Goal of the exercise
Search the records for "Paula". Copy every line where it appears.

Collected data
****************

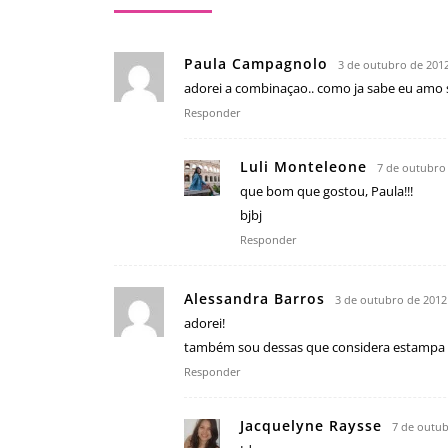
Paula Campagnolo
3 de outubro de 2012
adorei a combinaçao.. como ja sabe eu amo s
Responder
Luli Monteleone
7 de outubro
que bom que gostou, Paula!!!
bjbj
Responder
Alessandra Barros
3 de outubro de 2012
adorei!
também sou dessas que considera estampa de
Responder
Jacquelyne Raysse
7 de outub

****************

The completed task
Paula Campagnolo
que bom que gostou, Paula!!!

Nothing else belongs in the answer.